Where the records below show the word "Location" in a line, please copy that line.

** Opening Data records block **

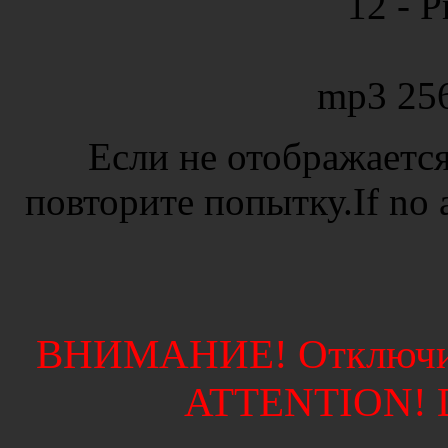
12 - P
mp3 25
Если не отображается
повторите попытку.If no ad
ВНИМАНИЕ! Отключите
ATTENTION! Di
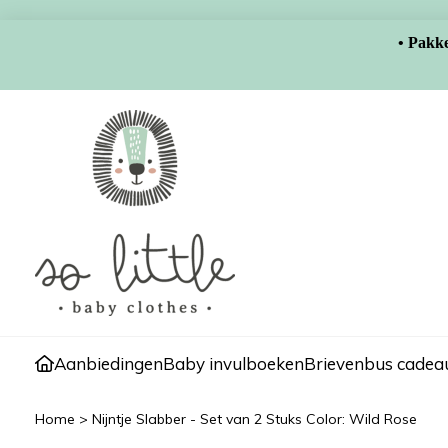
• Pakke
Aanbiedingen
Baby invulboeken
Brievenbus cadeau
Home
>
Nijntje Slabber - Set van 2 Stuks Color: Wild Rose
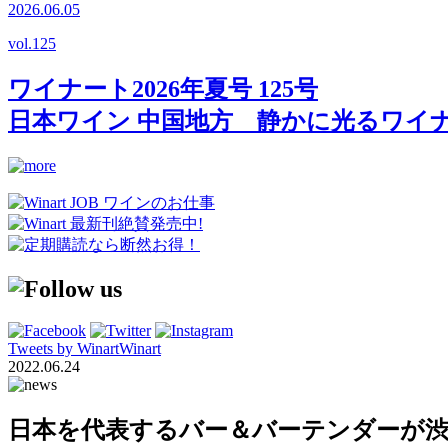
2026.06.05
vol.
125
ワイナート2026年夏号 125号
日本ワイン 中国地方 静かに光るワイ
Tweets by WinartWinart
2022.06.24
日本を代表するバー＆バーテンダーが渋谷に集結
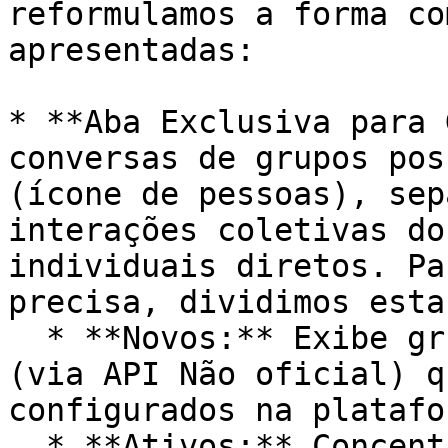
reformulamos a forma co
apresentadas:

* **Aba Exclusiva para 
conversas de grupos pos
(ícone de pessoas), sep
interações coletivas do
individuais diretos. Pa
precisa, dividimos esta
  * **Novos:** Exibe grupos recém-sincronizados 
(via API Não oficial) q
configurados na platafor
  * **Ativos:** Concentra os grupos que já 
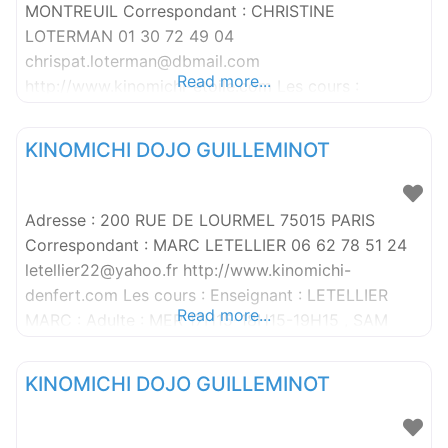
MONTREUIL Correspondant : CHRISTINE
LOTERMAN 01 30 72 49 04
chrispat.loterman@dbmail.com
Read more...
http://www.kinomichi-etoile.com Les cours :
Enseignant : LOTERMAN PATRICK : Adulte : LUN
18H30-20H 1 20H-21H 2-3 & 21H-22H 4-5
KINOMICHI DOJO GUILLEMINOT
Adresse : 200 RUE DE LOURMEL 75015 PARIS
Correspondant : MARC LETELLIER 06 62 78 51 24
letellier22@yahoo.fr http://www.kinomichi-
denfert.com Les cours : Enseignant : LETELLIER
Read more...
MARC : Adulte : MER 17H15-18H15-19H15 , SAM
16H15-17H15-18H15
KINOMICHI DOJO GUILLEMINOT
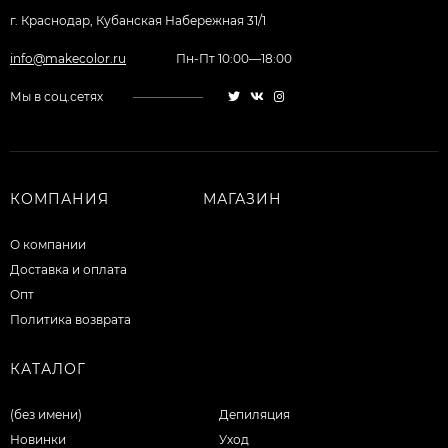
г. Краснодар, Кубанская Набережная 31/1
info@makecolor.ru
Пн-Пт 10:00—18:00
Мы в соц.сетях
КОМПАНИЯ
МАГАЗИН
О компании
Доставка и оплата
Опт
Политика возврата
КАТАЛОГ
(без имени)
Депиляция
Новинки
Уход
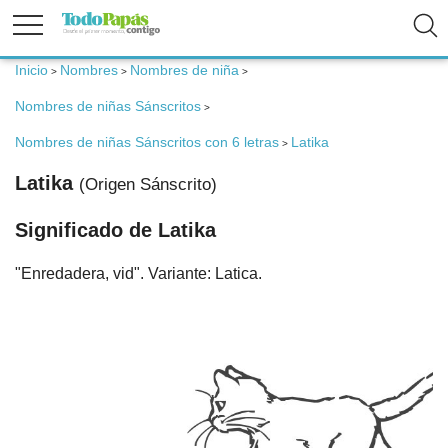
Inicio
Nombres
Nombres de niña
>
>
>
Fertilidad
Nombres de niñas Sánscritos
>
Embarazo
Nombres de niñas Sánscritos con 6 letras
Latika
>
Latika
(Origen Sánscrito)
Bebé
Significado de Latika
Niños
"Enredadera, vid". Variante: Latica.
Padres
Calculadoras
Nombres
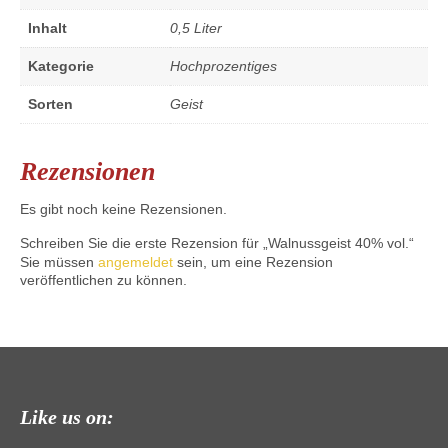
Inhalt
0,5 Liter
Kategorie
Hochprozentiges
Sorten
Geist
Rezensionen
Es gibt noch keine Rezensionen.
Schreiben Sie die erste Rezension für „Walnussgeist 40% vol.“
Sie müssen
angemeldet
sein, um eine Rezension
veröffentlichen zu können.
Like us on:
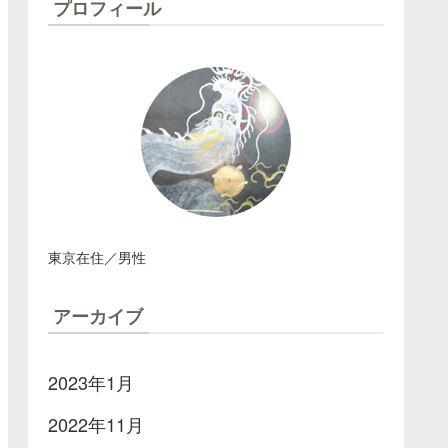
プロフィール
東京在住／男性
アーカイブ
2023年1月
2022年11月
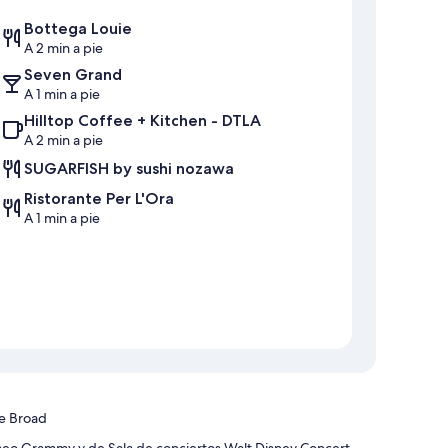
Bottega Louie
A 2 min a pie
Seven Grand
A 1 min a pie
Hilltop Coffee + Kitchen - DTLA
A 2 min a pie
SUGARFISH by sushi nozawa
Ristorante Per L'Ora
A 1 min a pie
he Broad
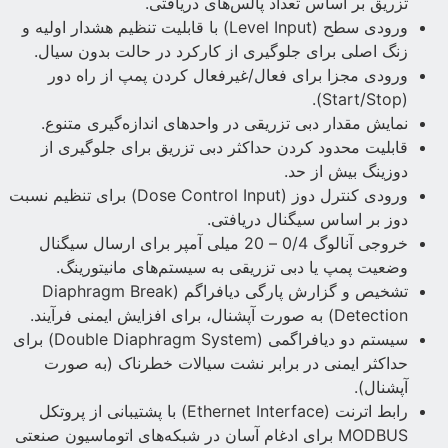
تزریق بر اساس تعداد پالس‌های دریافتی.
ورودی سطح (Level Input) با قابلیت تنظیم هشدار اولیه و
زنگ اصلی برای جلوگیری از کارکرد در حالت بدون سیال.
ورودی مجزا برای فعال/غیرفعال کردن پمپ از راه دور
(Start/Stop).
نمایش مقدار دبی تزریقی در واحدهای اندازه‌گیری متنوع.
قابلیت محدود کردن حداکثر دبی تزریق برای جلوگیری از
دوزینگ بیش از حد.
ورودی کنترل دوز (Dose Control Input) برای تنظیم نسبت
دوز بر اساس سیگنال دریافتی.
خروجی آنالوگ 0/4 – 20 میلی آمپر برای ارسال سیگنال
وضعیت پمپ یا دبی تزریقی به سیستم‌های مانیتورینگ.
تشخیص و گزارش پارگی دیافراگم (Diaphragm Break
Detection) به صورت آپشنال، برای افزایش ایمنی فرآیند.
سیستم دو دیافراگمی (Double Diaphragm System) برای
حداکثر ایمنی در برابر نشت سیالات خطرناک (به صورت
آپشنال).
رابط اترنت (Ethernet Interface) با پشتیبانی از پروتکل
MODBUS برای ادغام آسان در شبکه‌های اتوماسیون صنعتی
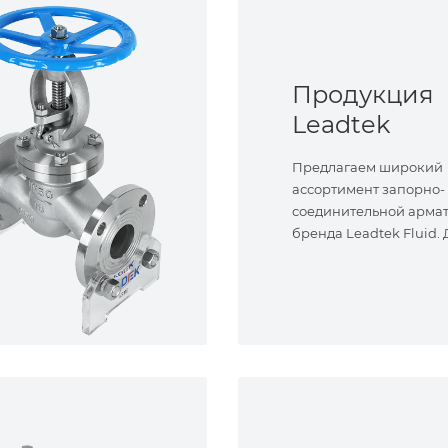
Продукция
Leadtek
Предлагаем широкий
ассортимент запорно-
соединительной арма
бренда Leadtek Fluid.
задач.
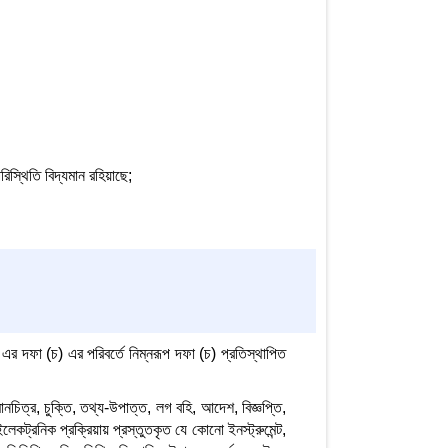
িস্থিতি বিদ্যমান রহিয়াছে;
দফা (চ) এর পরিবর্তে নিম্নরূপ দফা (চ) প্রতিস্থাপিত
ানচিত্র, চুক্তি, তথ্য-উপাত্ত, লগ বহি, আদেশ, বিজ্ঞপ্তি,
েকট্রনিক প্রক্রিয়ায় প্রস্তুতকৃত যে কোনো ইনস্ট্রুমেন্ট,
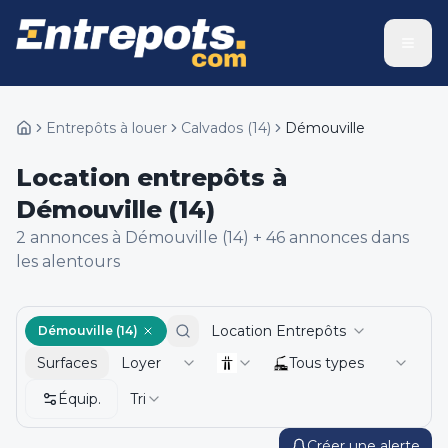
Entrepôts à louer
Calvados
(
14
)
Démouville
Location entrepôts à
Démouville (14)
2
annonce
s
à Démouville (14)
+
46
annonce
s
dans
les alentours
Location Entrepôts
Démouville (14)
Surfaces
Loyer
Tous types
Équip.
Tri
Créer une alerte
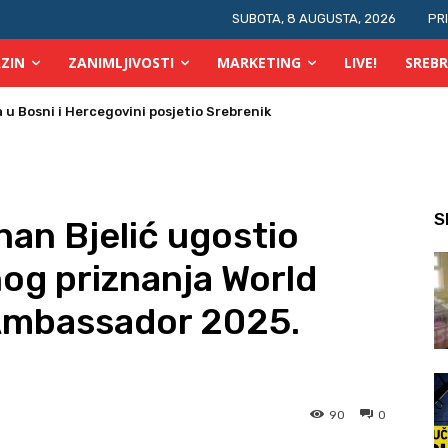
SUBOTA, 8 AUGUSTA, 2026
PR
ZIN
ZANIMLJIVOSTI
MARKETING
LIVE!
SREBR
 Bosni i Hercegovini posjetio Srebrenik
 požara u TK
S
an Bjelić ugostio
nog priznanja World
 Ambassador 2025.
90
0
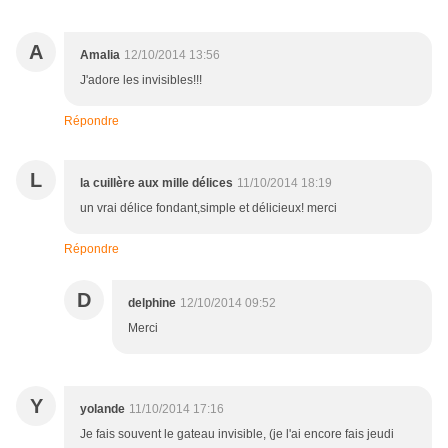
A
Amalia
12/10/2014 13:56
J'adore les invisibles!!!
Répondre
L
la cuillère aux mille délices
11/10/2014 18:19
un vrai délice fondant,simple et délicieux! merci
Répondre
D
delphine
12/10/2014 09:52
Merci
Y
yolande
11/10/2014 17:16
Je fais souvent le gateau invisible, (je l'ai encore fais jeudi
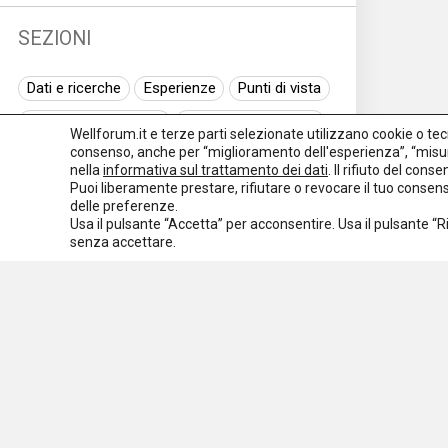
SEZIONI
Dati e ricerche
Esperienze
Punti di vista
Normativa nazionale
Normativa regionale
Wellforum.it e terze parti selezionate utilizzano cookie o tecno
consenso, anche per “miglioramento dell'esperienza”, “misur
Normativa europea
Rassegna normativa
nella
informativa sul trattamento dei dati
. Il rifiuto del con
Puoi liberamente prestare, rifiutare o revocare il tuo conse
I seminari di Welforum
Eventi
delle preferenze.
Usa il pulsante “Accetta” per acconsentire. Usa il pulsante “
Spazio ai promotori
senza accettare.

** Closing Data records block **

▶ **Task result**:
Location entrepôts à
Location Entrepôts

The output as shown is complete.